#### RECORDED INFORMATION
# # #

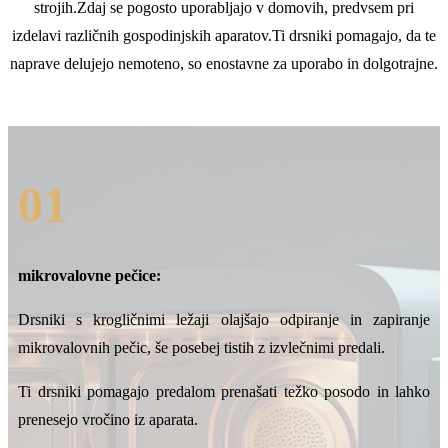
strojih.Zdaj se pogosto uporabljajo v domovih, predvsem pri
izdelavi različnih gospodinjskih aparatov.Ti drsniki pomagajo, da te
naprave delujejo nemoteno, so enostavne za uporabo in dolgotrajne.
01
mikrovalovne pečice:
Drsniki s krogličnimi ležaji olajšajo odpiranje in zapiranje
mikrovalovnih pečic, še posebej tistih z izvlečnimi predali.
Ti drsniki pomagajo predalom prenašati težko posodo in lahko
prenesejo vročino iz aparata.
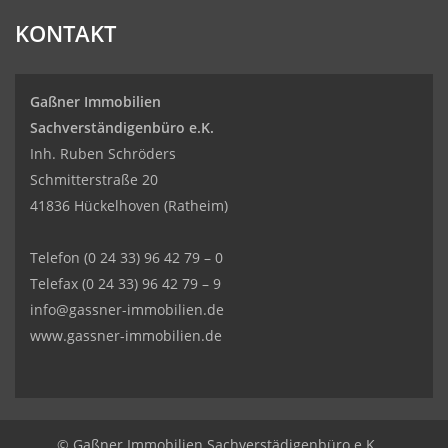
KONTAKT
Gaßner Immobilien
Sachverständigenbüro e.K.
Inh. Ruben Schröders
Schmitterstraße 20
41836 Hückelhoven (Ratheim)
Telefon
(0 24 33) 96 42 79 – 0
Telefax (0 24 33) 96 42 79 – 9
info@gassner-immobilien.de
www.gassner-immobilien.de
© Gaßner Immobilien Sachverstädigenbüro e.K.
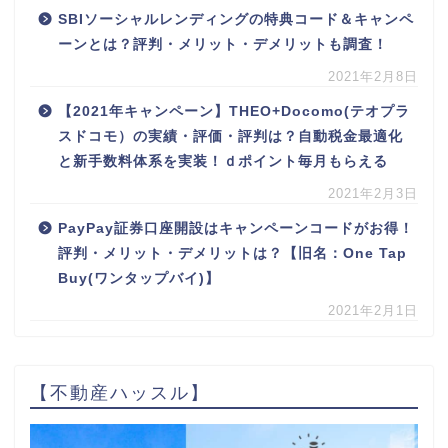
SBIソーシャルレンディングの特典コード＆キャンペ
ーンとは？評判・メリット・デメリットも調査！
2021年2月8日
【2021年キャンペーン】THEO+Docomo(テオプラ
スドコモ）の実績・評価・評判は？自動税金最適化
と新手数料体系を実装！ｄポイント毎月もらえる
2021年2月3日
PayPay証券口座開設はキャンペーンコードがお得！
評判・メリット・デメリットは？【旧名：One Tap
Buy(ワンタップバイ)】
2021年2月1日
【不動産ハッスル】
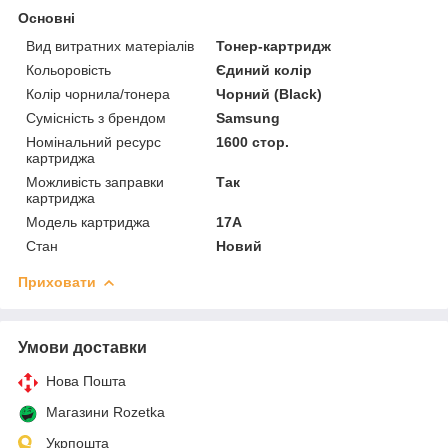
Основні
Вид витратних матеріалів
Тонер-картридж
Кольоровість
Єдиний колір
Колір чорнила/тонера
Чорний (Black)
Сумісність з брендом
Samsung
Номінальний ресурс
1600 стор.
картриджа
Можливість заправки
Так
картриджа
Модель картриджа
17A
Стан
Новий
Приховати
Умови доставки
Нова Пошта
Магазини Rozetka
Укрпошта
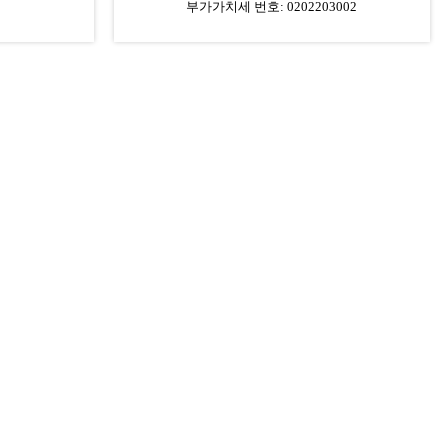
부가가치세 번호: 0202203002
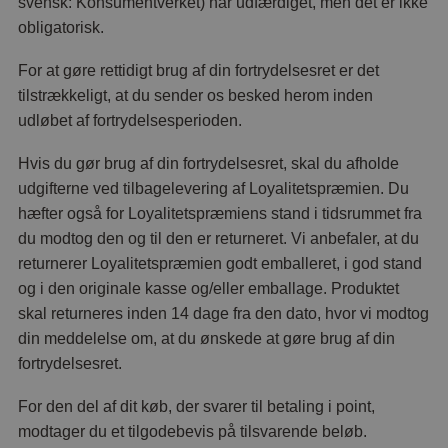
svensk: Konsumentverket) har udfærdiget, men det er ikke
obligatorisk.
For at gøre rettidigt brug af din fortrydelsesret er det
tilstrækkeligt, at du sender os besked herom inden
udløbet af fortrydelsesperioden.
Hvis du gør brug af din fortrydelsesret, skal du afholde
udgifterne ved tilbagelevering af Loyalitetspræmien. Du
hæfter også for Loyalitetspræmiens stand i tidsrummet fra
du modtog den og til den er returneret. Vi anbefaler, at du
returnerer Loyalitetspræmien godt emballeret, i god stand
og i den originale kasse og/eller emballage. Produktet
skal returneres inden 14 dage fra den dato, hvor vi modtog
din meddelelse om, at du ønskede at gøre brug af din
fortrydelsesret.
For den del af dit køb, der svarer til betaling i point,
modtager du et tilgodebevis på tilsvarende beløb.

# # #

#### EXERCISE REQUIREMENTS
Copy every line of the listing where the word "Gaßner" appears.

#### SOLUTION
Gaßner Immobilien
© Gaßner Immobilien Sachverstädigenbüro e.K.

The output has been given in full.